Hamilton East – Stoney Creek is two distinct voting blocs merged into one riding. The Hamilton East half of the riding is an NDP fortress (with many polls in the riding being NDP strongholds even during the reign of Sheila Copps) and the Stoney Creek half a swing riding up for grabs between the Liberals and Conservatives.
The escarpment segment of the current Hamilton Centre riding votes Conservative.
These polls are swept aside by the current swells from the NDP fortress that is lower Hamilton. Remove them from the lower city, merge the NDP fortress into one riding and you have opportunity for the Conservatives to pick up seats within Hamilton.
In the days after the May election, local Liberals meet to regroup.
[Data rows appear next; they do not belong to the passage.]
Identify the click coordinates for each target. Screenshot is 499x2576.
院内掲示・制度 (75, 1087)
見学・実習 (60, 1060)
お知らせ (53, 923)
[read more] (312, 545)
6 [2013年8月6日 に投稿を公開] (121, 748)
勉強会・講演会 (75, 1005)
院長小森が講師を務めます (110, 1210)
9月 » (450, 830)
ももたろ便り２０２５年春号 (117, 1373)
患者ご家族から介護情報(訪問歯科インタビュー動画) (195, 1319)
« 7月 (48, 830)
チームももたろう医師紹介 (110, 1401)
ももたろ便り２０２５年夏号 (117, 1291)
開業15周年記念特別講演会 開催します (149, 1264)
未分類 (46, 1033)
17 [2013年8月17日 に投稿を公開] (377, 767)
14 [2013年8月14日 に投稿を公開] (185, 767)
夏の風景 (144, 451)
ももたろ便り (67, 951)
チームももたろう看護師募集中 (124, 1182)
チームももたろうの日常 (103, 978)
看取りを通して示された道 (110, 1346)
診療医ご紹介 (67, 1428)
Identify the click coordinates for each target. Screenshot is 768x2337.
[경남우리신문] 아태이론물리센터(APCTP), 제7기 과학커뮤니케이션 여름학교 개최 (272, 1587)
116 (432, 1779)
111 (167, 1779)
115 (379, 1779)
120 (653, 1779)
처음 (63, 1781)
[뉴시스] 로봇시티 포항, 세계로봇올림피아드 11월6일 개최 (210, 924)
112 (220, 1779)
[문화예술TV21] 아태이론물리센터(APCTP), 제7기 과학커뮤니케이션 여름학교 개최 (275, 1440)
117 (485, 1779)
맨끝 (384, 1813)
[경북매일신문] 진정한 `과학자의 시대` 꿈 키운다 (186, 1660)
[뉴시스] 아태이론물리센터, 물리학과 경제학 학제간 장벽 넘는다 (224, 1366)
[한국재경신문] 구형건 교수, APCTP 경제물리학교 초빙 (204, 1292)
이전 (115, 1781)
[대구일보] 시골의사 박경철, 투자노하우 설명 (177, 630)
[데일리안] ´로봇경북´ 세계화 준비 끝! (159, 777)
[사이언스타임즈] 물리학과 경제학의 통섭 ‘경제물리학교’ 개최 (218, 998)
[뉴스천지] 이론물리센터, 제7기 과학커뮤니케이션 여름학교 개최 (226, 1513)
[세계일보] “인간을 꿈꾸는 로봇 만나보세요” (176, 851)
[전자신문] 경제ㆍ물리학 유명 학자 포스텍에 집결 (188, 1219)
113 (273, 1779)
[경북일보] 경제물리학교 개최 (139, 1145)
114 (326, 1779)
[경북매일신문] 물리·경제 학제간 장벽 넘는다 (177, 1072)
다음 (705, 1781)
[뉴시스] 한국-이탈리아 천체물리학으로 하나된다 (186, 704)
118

Local Conservatives met, with excitement, to plan their 2015 election strategy with redistribution in mind.
The Conservatives looked at the poll-by-poll results and saw they have geographically concentrated blocs of voters divided by the current riding boundaries. With redistribution in 2013, Hamilton’s political landscape could change in their favour consolidating these blocs within favourable riding boundaries.
The 2003 redistribution started the change from Liberal Red to NDP Orange in the core surrounded by a sea of Conservative Blue. The redistribution of Hamilton East into a riding with lower Stoney Creek resulted in the end of Sheila Copps as the local political strongman.
The local political landscape changed like never before. The local political class learned the lessons of 2003 and are applying them to 2015.